DATA UNDER STUDY:

::::::::

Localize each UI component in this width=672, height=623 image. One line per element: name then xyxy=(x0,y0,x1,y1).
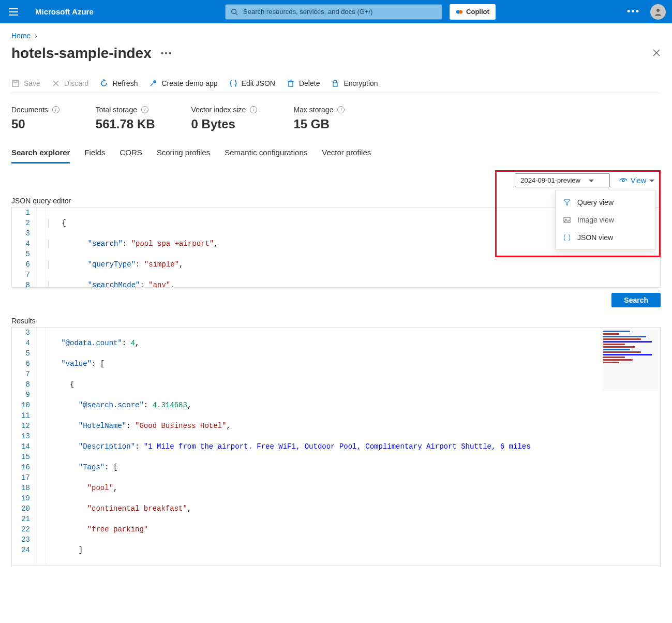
more-menu-button[interactable]: ••• xyxy=(627,6,640,17)
create-demo-app-button[interactable]: Create demo app xyxy=(149,79,217,87)
global-search[interactable] xyxy=(225,4,442,20)
info-icon[interactable]: i xyxy=(337,106,345,113)
tabs: Search explorer Fields CORS Scoring prof… xyxy=(11,148,661,164)
edit-json-button[interactable]: Edit JSON xyxy=(229,79,275,87)
stat-documents-label: Documents xyxy=(11,106,48,114)
stat-max-storage-value: 15 GB xyxy=(293,117,345,131)
tab-search-explorer[interactable]: Search explorer xyxy=(11,148,70,164)
stat-total-storage-label: Total storage xyxy=(96,106,137,114)
tools-icon xyxy=(149,79,157,87)
menu-item-json-view[interactable]: JSON view xyxy=(556,229,655,246)
stat-documents-value: 50 xyxy=(11,117,59,131)
toolbar: Save Discard Refresh Create demo app Edi… xyxy=(11,79,661,93)
svg-point-7 xyxy=(656,9,660,12)
tab-scoring-profiles[interactable]: Scoring profiles xyxy=(157,148,210,164)
svg-rect-18 xyxy=(333,83,337,86)
svg-marker-20 xyxy=(564,200,570,205)
editor-gutter: 12345678 xyxy=(12,207,37,287)
info-icon[interactable]: i xyxy=(52,106,59,113)
trash-icon xyxy=(287,79,295,87)
save-button[interactable]: Save xyxy=(11,79,40,87)
svg-point-3 xyxy=(232,9,236,13)
stat-total-storage-value: 561.78 KB xyxy=(96,117,155,131)
delete-button[interactable]: Delete xyxy=(287,79,320,87)
close-icon xyxy=(52,79,60,87)
save-icon xyxy=(11,79,20,87)
brand-label: Microsoft Azure xyxy=(35,7,94,16)
global-search-input[interactable] xyxy=(242,7,437,16)
eye-icon xyxy=(619,176,628,185)
tab-cors[interactable]: CORS xyxy=(120,148,142,164)
stat-max-storage-label: Max storage xyxy=(293,106,333,114)
chevron-right-icon: › xyxy=(35,32,37,40)
braces-icon xyxy=(563,233,571,242)
discard-button[interactable]: Discard xyxy=(52,79,88,87)
avatar[interactable] xyxy=(650,4,666,20)
view-menu: Query view Image view JSON view xyxy=(555,190,655,250)
page-title: hotels-sample-index xyxy=(11,45,152,62)
close-button[interactable] xyxy=(652,49,661,58)
svg-rect-10 xyxy=(12,80,19,86)
stat-vector-label: Vector index size xyxy=(191,106,246,114)
hamburger-menu-button[interactable] xyxy=(6,8,21,16)
copilot-icon xyxy=(456,8,463,16)
breadcrumb-home[interactable]: Home xyxy=(11,32,31,40)
refresh-button[interactable]: Refresh xyxy=(100,79,138,87)
encryption-button[interactable]: Encryption xyxy=(331,79,378,87)
refresh-icon xyxy=(100,79,108,87)
copilot-button[interactable]: Copilot xyxy=(450,4,496,20)
copilot-label: Copilot xyxy=(466,8,489,16)
tab-vector-profiles[interactable]: Vector profiles xyxy=(322,148,371,164)
breadcrumb: Home › xyxy=(11,28,661,40)
topbar: Microsoft Azure Copilot ••• xyxy=(0,0,672,23)
lock-icon xyxy=(331,79,339,87)
search-icon xyxy=(231,8,238,16)
tab-fields[interactable]: Fields xyxy=(84,148,105,164)
api-version-select[interactable]: 2024-09-01-preview xyxy=(515,173,610,187)
editor-code[interactable]: "@odata.count": 4, "value": [ { "@search… xyxy=(46,328,660,566)
view-button[interactable]: View xyxy=(619,176,654,185)
svg-rect-11 xyxy=(14,80,17,82)
editor-gutter: 3456789101112131415161718192021222324 xyxy=(12,328,37,566)
tab-semantic-configurations[interactable]: Semantic configurations xyxy=(225,148,307,164)
svg-point-19 xyxy=(622,180,624,182)
title-more-button[interactable]: ••• xyxy=(161,49,173,58)
info-icon[interactable]: i xyxy=(250,106,257,113)
editor-minimap[interactable] xyxy=(602,329,659,391)
search-button[interactable]: Search xyxy=(611,293,661,307)
svg-point-6 xyxy=(459,10,462,13)
menu-item-query-view[interactable]: Query view xyxy=(556,194,655,211)
menu-item-image-view[interactable]: Image view xyxy=(556,211,655,229)
filter-icon xyxy=(563,198,571,206)
svg-rect-15 xyxy=(289,82,293,86)
info-icon[interactable]: i xyxy=(141,106,148,113)
stat-vector-value: 0 Bytes xyxy=(191,117,258,131)
results-label: Results xyxy=(11,317,661,325)
svg-line-4 xyxy=(236,13,238,15)
image-icon xyxy=(563,216,571,224)
stats-row: Documentsi 50 Total storagei 561.78 KB V… xyxy=(11,106,661,131)
chevron-down-icon xyxy=(649,180,654,185)
braces-icon xyxy=(229,79,237,87)
results-editor[interactable]: 3456789101112131415161718192021222324 "@… xyxy=(11,327,661,566)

::::::::

TASK DESCRIPTION: When a line in the data contains "gutter", return it as written.

EXERCISE RESPONSE:
editor-gutter: 12345678 xyxy=(12,207,37,287)
editor-gutter: 3456789101112131415161718192021222324 xyxy=(12,328,37,566)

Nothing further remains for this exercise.